_Instructions for the task_: Report every line of the data where the string "Identify" appears.

_Input data_:

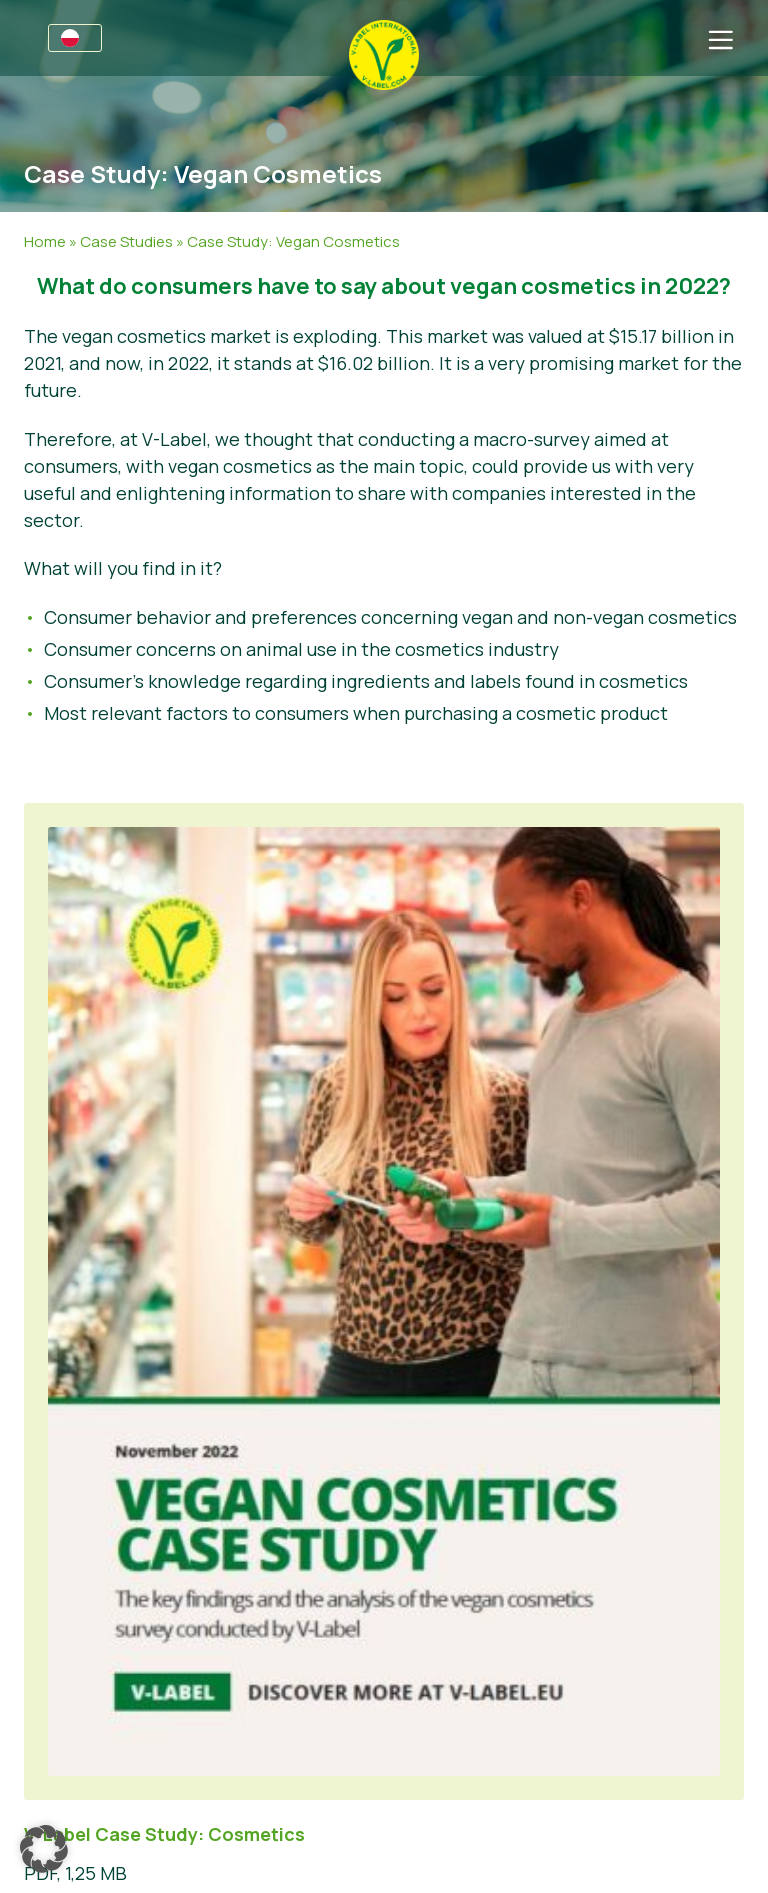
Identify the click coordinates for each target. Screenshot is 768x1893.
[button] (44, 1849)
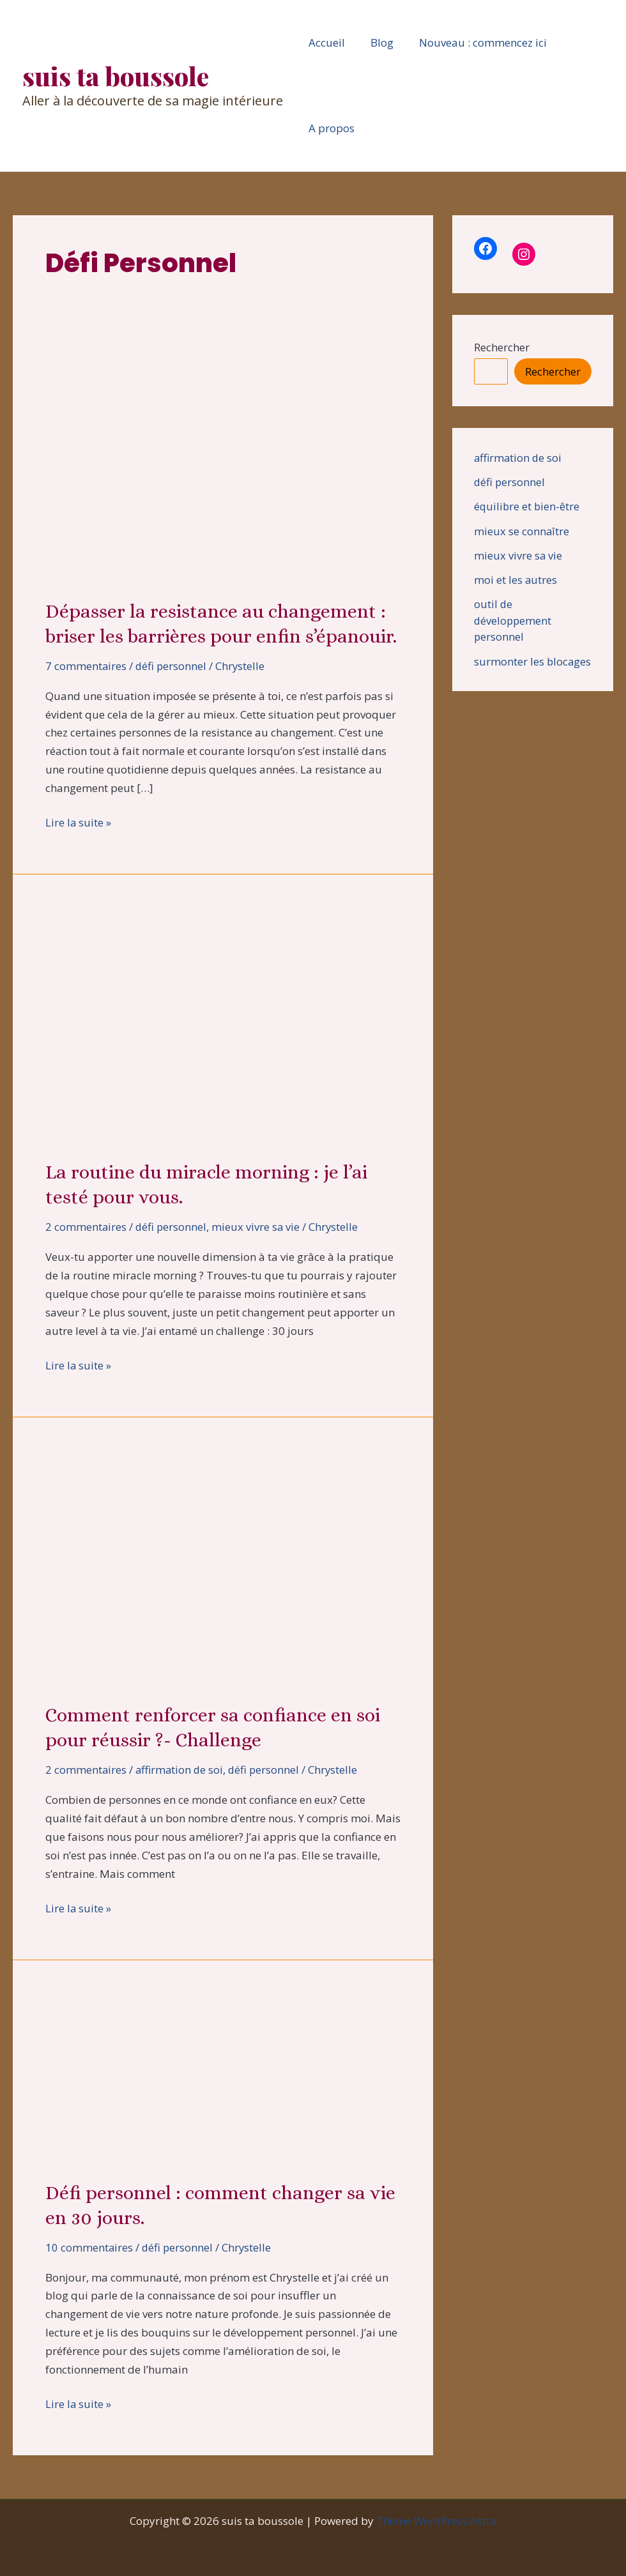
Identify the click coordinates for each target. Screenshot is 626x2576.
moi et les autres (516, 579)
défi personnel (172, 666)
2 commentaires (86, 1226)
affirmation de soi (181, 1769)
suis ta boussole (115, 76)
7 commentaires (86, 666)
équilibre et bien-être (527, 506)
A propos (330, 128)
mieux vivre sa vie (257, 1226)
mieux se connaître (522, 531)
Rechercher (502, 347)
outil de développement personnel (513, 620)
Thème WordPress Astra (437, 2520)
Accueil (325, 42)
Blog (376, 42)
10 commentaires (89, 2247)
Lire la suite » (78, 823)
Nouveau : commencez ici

_Answer space_:
Identify the click coordinates for each target. Screenshot is 768x1893.
Identify the click coordinates for each target. Screenshot is 626x2576.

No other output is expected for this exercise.